Work instruction =
Write the data below out again, exactly as each line reads.

Extracted page text data
-----
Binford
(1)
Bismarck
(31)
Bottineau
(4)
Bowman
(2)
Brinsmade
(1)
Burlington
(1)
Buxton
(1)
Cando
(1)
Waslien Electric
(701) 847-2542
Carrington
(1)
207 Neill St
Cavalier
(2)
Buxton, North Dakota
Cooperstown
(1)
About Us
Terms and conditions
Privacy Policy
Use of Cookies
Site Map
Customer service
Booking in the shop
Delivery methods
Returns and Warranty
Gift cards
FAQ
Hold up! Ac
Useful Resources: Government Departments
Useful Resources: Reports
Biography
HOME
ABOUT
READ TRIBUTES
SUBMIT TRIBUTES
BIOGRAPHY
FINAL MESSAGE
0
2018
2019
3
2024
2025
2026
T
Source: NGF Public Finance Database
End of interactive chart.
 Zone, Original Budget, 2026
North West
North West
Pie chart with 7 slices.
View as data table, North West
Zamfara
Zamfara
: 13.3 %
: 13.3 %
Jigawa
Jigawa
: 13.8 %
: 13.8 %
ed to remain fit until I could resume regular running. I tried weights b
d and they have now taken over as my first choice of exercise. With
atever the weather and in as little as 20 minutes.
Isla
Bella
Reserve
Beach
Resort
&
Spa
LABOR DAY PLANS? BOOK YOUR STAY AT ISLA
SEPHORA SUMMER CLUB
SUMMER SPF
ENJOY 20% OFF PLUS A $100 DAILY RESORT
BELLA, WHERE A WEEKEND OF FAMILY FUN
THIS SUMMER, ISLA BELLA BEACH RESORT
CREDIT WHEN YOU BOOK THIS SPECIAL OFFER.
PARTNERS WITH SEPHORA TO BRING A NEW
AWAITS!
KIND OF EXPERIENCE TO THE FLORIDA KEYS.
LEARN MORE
-----
Answer for the task =
Binford
(1)
Bismarck
(31)
Bottineau
(4)
Bowman
(2)
Brinsmade
(1)
Burlington
(1)
Buxton
(1)
Cando
(1)
Waslien Electric
(701) 847-2542
Carrington
(1)
207 Neill St
Cavalier
(2)
Buxton, North Dakota
Cooperstown
(1)
About Us
Terms and conditions
Privacy Policy
Use of Cookies
Site Map
Customer service
Booking in the shop
Delivery methods
Returns and Warranty
Gift cards
FAQ
Hold up! Ac
Useful Resources: Government Departments
Useful Resources: Reports
Biography
HOME
ABOUT
READ TRIBUTES
SUBMIT TRIBUTES
BIOGRAPHY
FINAL MESSAGE
0
2018
2019
3
2024
2025
2026
T
Source: NGF Public Finance Database
End of interactive chart.
 Zone, Original Budget, 2026
North West
North West
Pie chart with 7 slices.
View as data table, North West
Zamfara
Zamfara
: 13.3 %
: 13.3 %
Jigawa
Jigawa
: 13.8 %
: 13.8 %
ed to remain fit until I could resume regular running. I tried weights b
d and they have now taken over as my first choice of exercise. With
atever the weather and in as little as 20 minutes.
Isla
Bella
Reserve
Beach
Resort
&
Spa
LABOR DAY PLANS? BOOK YOUR STAY AT ISLA
SEPHORA SUMMER CLUB
SUMMER SPF
ENJOY 20% OFF PLUS A $100 DAILY RESORT
BELLA, WHERE A WEEKEND OF FAMILY FUN
THIS SUMMER, ISLA BELLA BEACH RESORT
CREDIT WHEN YOU BOOK THIS SPECIAL OFFER.
PARTNERS WITH SEPHORA TO BRING A NEW
AWAITS!
KIND OF EXPERIENCE TO THE FLORIDA KEYS.
LEARN MORE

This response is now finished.